Start of Dataset excerpts

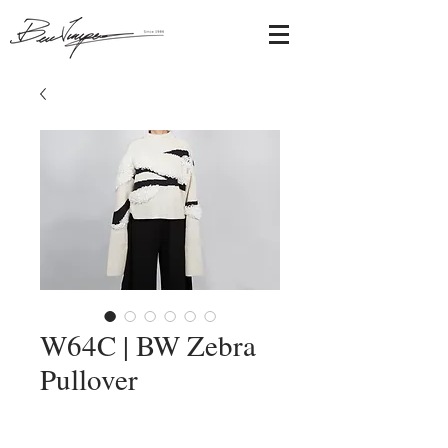
W64C | BW Zebra
Pullover
Add to Cart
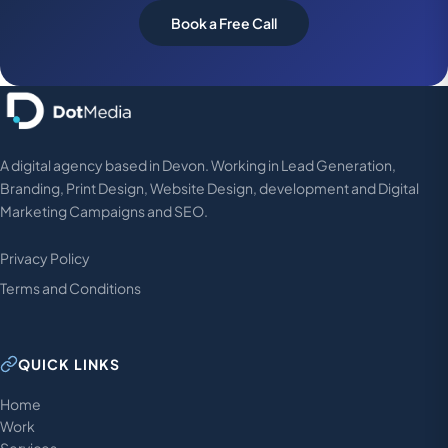
Book a Free Call
A digital agency based in Devon. Working in Lead Generation,
Branding, Print Design, Website Design, development and Digital
Marketing Campaigns and SEO.
Privacy Policy
Terms and Conditions
QUICK LINKS
Home
Work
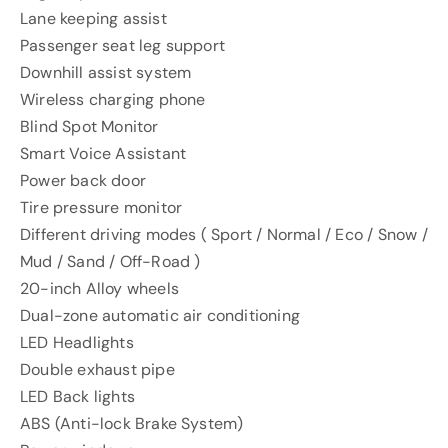
Lane keeping assist
Passenger seat leg support
Downhill assist system
Wireless charging phone
Blind Spot Monitor
Smart Voice Assistant
Power back door
Tire pressure monitor
Different driving modes ( Sport / Normal / Eco / Snow /
Mud / Sand / Off-Road )
20-inch Alloy wheels
Dual-zone automatic air conditioning
LED Headlights
Double exhaust pipe
LED Back lights
ABS (Anti-lock Brake System)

End of Dataset excerpts

#### Problem requirements
Return all the data exactly, and keep the pictures out.

#### Completed exercise
W64C | BW Zebra
Pullover
Add to Cart
Book a Free Call
A digital agency based in Devon. Working in Lead Generation,
Branding, Print Design, Website Design, development and Digital
Marketing Campaigns and SEO.
Privacy Policy
Terms and Conditions
QUICK LINKS
Home
Work
Lane keeping assist
Passenger seat leg support
Downhill assist system
Wireless charging phone
Blind Spot Monitor
Smart Voice Assistant
Power back door
Tire pressure monitor
Different driving modes ( Sport / Normal / Eco / Snow /
Mud / Sand / Off-Road )
20-inch Alloy wheels
Dual-zone automatic air conditioning
LED Headlights
Double exhaust pipe
LED Back lights
ABS (Anti-lock Brake System)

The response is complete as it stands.